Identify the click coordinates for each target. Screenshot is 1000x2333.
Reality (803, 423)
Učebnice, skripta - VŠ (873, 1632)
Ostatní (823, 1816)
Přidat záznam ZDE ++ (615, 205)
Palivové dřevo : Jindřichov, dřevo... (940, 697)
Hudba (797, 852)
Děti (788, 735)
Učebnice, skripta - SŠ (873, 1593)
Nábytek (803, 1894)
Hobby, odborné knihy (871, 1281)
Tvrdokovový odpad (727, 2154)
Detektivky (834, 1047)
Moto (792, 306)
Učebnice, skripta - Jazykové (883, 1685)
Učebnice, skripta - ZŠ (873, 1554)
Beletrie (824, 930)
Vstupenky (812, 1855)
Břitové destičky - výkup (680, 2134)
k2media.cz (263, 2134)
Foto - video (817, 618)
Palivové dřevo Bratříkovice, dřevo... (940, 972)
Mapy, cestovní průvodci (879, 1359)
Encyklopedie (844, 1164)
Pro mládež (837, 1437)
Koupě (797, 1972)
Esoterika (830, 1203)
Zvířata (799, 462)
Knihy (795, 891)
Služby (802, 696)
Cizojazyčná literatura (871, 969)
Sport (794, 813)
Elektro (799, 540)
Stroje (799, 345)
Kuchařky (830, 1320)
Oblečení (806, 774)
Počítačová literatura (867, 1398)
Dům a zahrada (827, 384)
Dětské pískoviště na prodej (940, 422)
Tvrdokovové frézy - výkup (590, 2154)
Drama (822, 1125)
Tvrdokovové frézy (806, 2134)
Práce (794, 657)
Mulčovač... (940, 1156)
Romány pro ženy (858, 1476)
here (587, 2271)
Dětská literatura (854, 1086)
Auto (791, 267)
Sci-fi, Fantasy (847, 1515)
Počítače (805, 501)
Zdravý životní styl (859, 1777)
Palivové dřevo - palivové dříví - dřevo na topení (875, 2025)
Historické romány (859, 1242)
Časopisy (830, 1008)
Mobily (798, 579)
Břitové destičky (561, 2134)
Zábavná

==

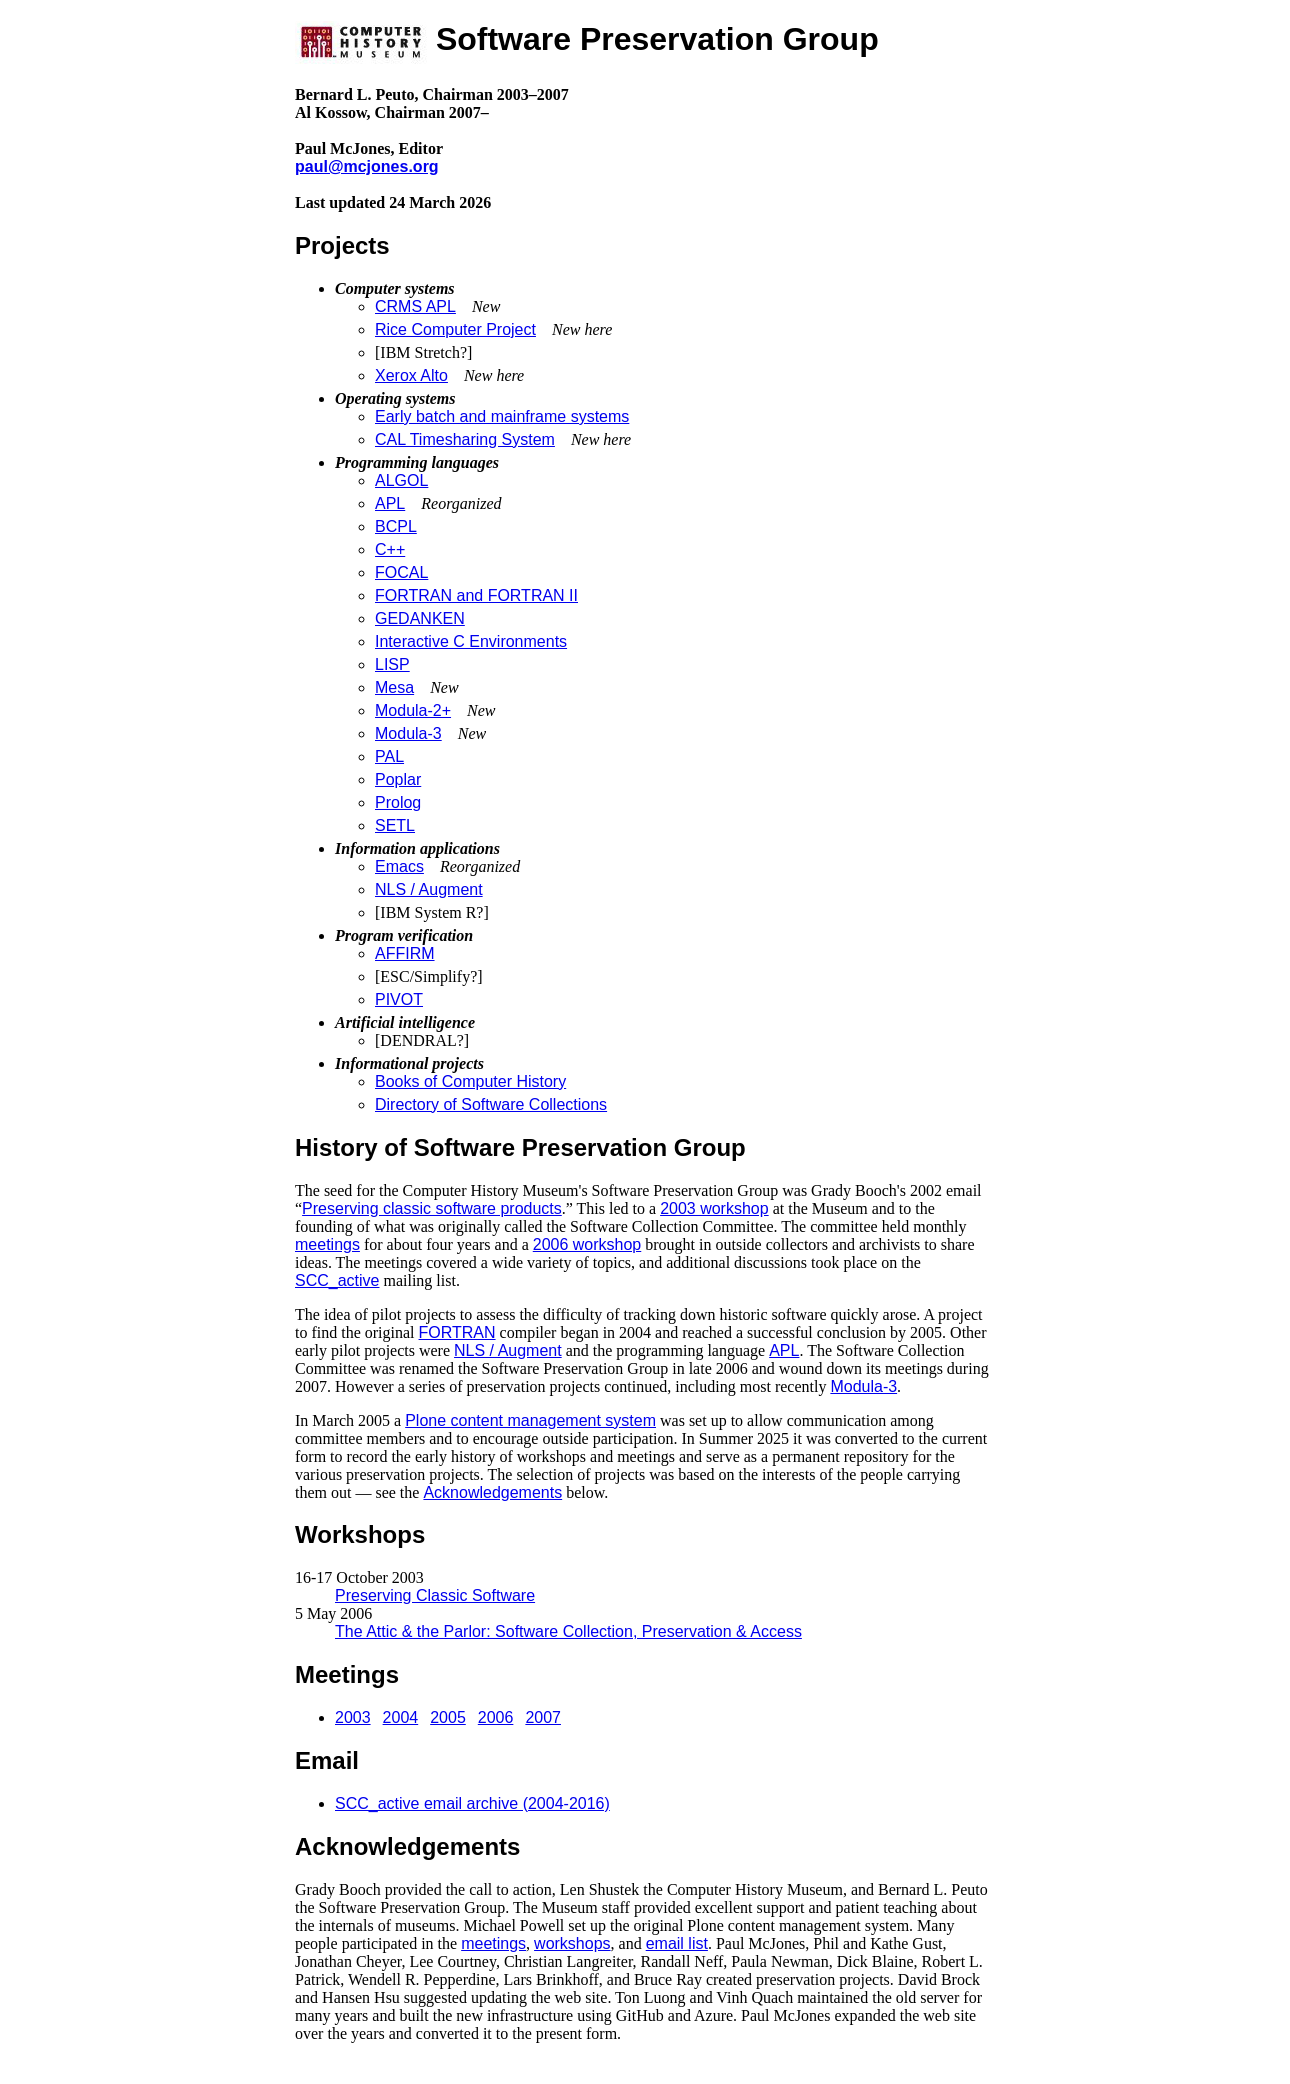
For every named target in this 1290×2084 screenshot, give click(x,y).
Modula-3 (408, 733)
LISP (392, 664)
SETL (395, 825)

**To do:** One stretch of the lines above is wanted, from the line that contains "Moto (792, 306)" through the line that contains "Zdravý životní styl (859, 1777)". Output it exactly.

**Problem solution:**
Moto (792, 306)
Učebnice, skripta - Jazykové (883, 1685)
Učebnice, skripta - ZŠ (873, 1554)
Beletrie (824, 930)
Vstupenky (812, 1855)
Břitové destičky - výkup (680, 2134)
k2media.cz (263, 2134)
Foto - video (817, 618)
Palivové dřevo Bratříkovice, dřevo... (940, 972)
Mapy, cestovní průvodci (879, 1359)
Encyklopedie (844, 1164)
Pro mládež (837, 1437)
Koupě (797, 1972)
Esoterika (830, 1203)
Zvířata (799, 462)
Knihy (795, 891)
Služby (802, 696)
Cizojazyčná literatura (871, 969)
Sport (794, 813)
Elektro (799, 540)
Stroje (799, 345)
Kuchařky (830, 1320)
Oblečení (806, 774)
Počítačová literatura (867, 1398)
Dům a zahrada (827, 384)
Dětské pískoviště na prodej (940, 422)
Tvrdokovové frézy - výkup (590, 2154)
Drama (822, 1125)
Tvrdokovové frézy (806, 2134)
Práce (794, 657)
Mulčovač... (940, 1156)
Romány pro ženy (858, 1476)
here (587, 2271)
Dětská literatura (854, 1086)
Auto (791, 267)
Sci-fi, Fantasy (847, 1515)
Počítače (805, 501)
Zdravý životní styl (859, 1777)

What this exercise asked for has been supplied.